A Julia library for parallel sparse matrix multiplication using shared memory. This library implements SharedSparseMatrixCSC and SharedBilinearOperator types to make it easy to multiply by sparse matrices in parallel on shared memory systems.

To install, just open a Julia prompt and call

```
Pkg.clone("git@github.com:madeleineudell/ParallelSparseMatMul.jl.git")
```

Before you begin, initialize all the processes you want to participate in multiplying by your matrix. You'll suffer decreased performance if you add more processes than you have hyperthreads on your shared-memory computer.

```
addprocs(3)
using ParallelSparseMatMul
```

Create a shared sparse matrix by sharing a sparse matrix.
For example, if `typeof(A) == SparseMatrixCSC`

, then you can share it by calling

```
S = share(A)
```

If you're just experimenting, you might try calling one of the matrix creation functions,
eg random uniform entries `shsprand`

, random normal entries `shsprandn`

,
or an identity matrix `shspeye`

.
These are often faster than their serial counterparts, since
they parallelize the generation of random numbers.

```
m,n,p = 100,30,.1 # generate an 100 x 30 matrix with 10% fill
S = shsprandn(m,n,p) # entries are normal random variables
```

You can multiply by your matrix and its transpose.
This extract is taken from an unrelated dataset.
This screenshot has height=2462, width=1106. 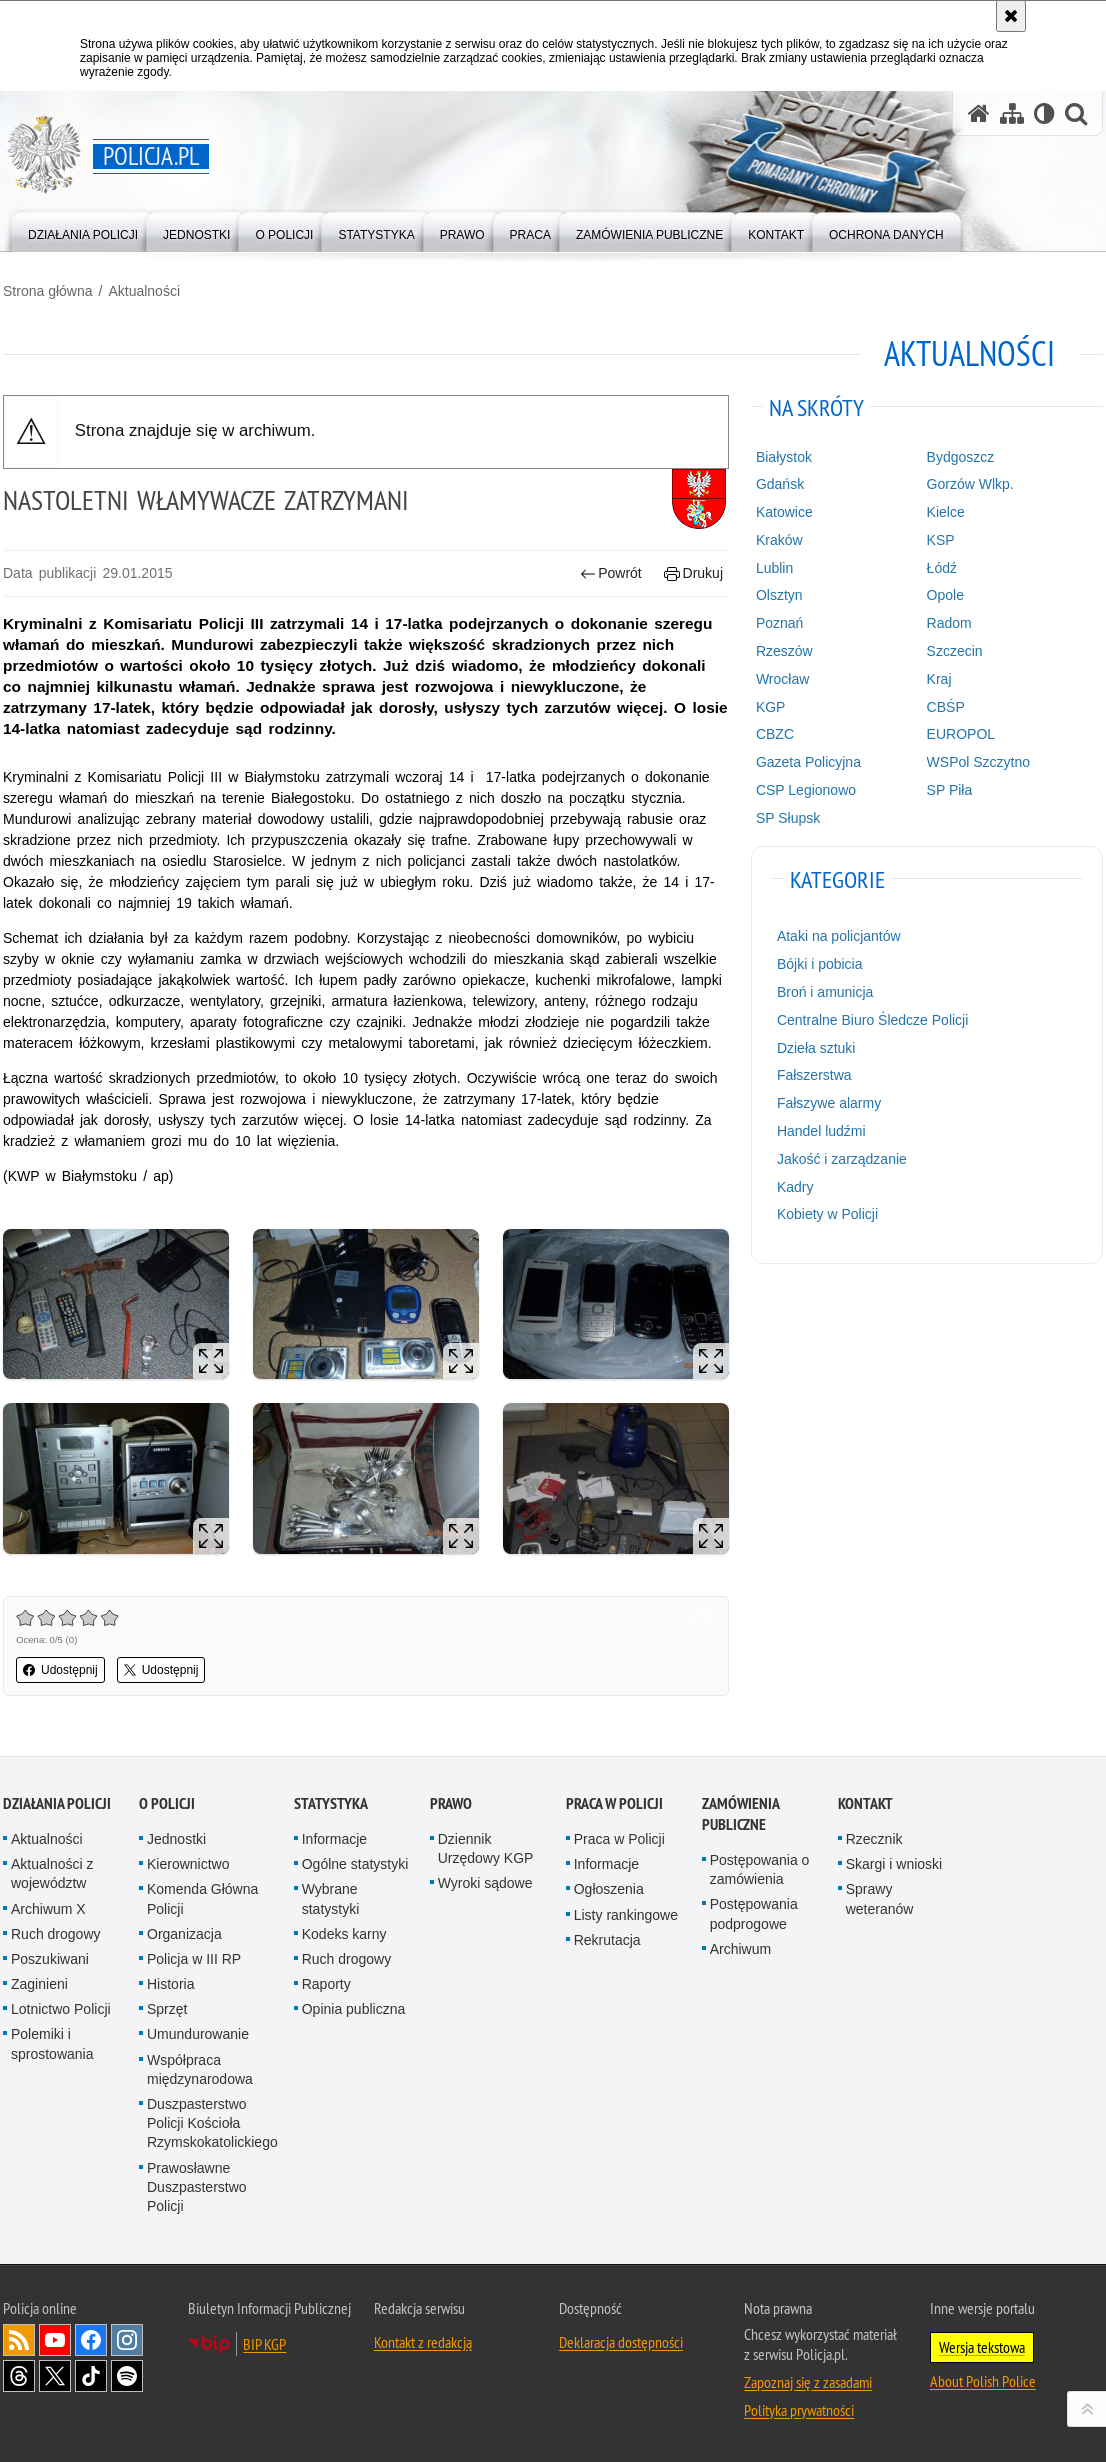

Multiplication by shared arrays will be faster than multiplication by other kinds of vectors, which have to be shared first.

```
x = Base.shmem_randn(n) # create a shared memory array of length n
y = S*x
x = S'*y
```

The matrices are stored in CSC format, which means that transpose multiplication `x = S'*y`

will be faster than multiplication `y = S*x`

.
You can examine the entries of a shared sparse matrix by indexing into it,
eg `S[3,5]`

.
Setting entries is not yet supported.
Instead, you can always convert your matrix to a local sparse matrix,
set entries, and re-share it.

```
A = localize(S)
A[3,5] = 42
S = share(A)
```

Shared bilinear operators implement fast multiplication by A and A'. This feature is useful in iterative algorithms that require many multiplications by a fixed matrix and its transpose.

```
L = operator(A) # make A into a shared bilinear operator L
# multiplication by L' should be faster than multiplication by A'
y = L*x
x = L'*y
```

The command `L=operator(A)`

forms and stores `A'`

.
This allows multiplication by `A`

to be as fast as multiplication by `A'`

,
at the cost of doubling the storage requirements.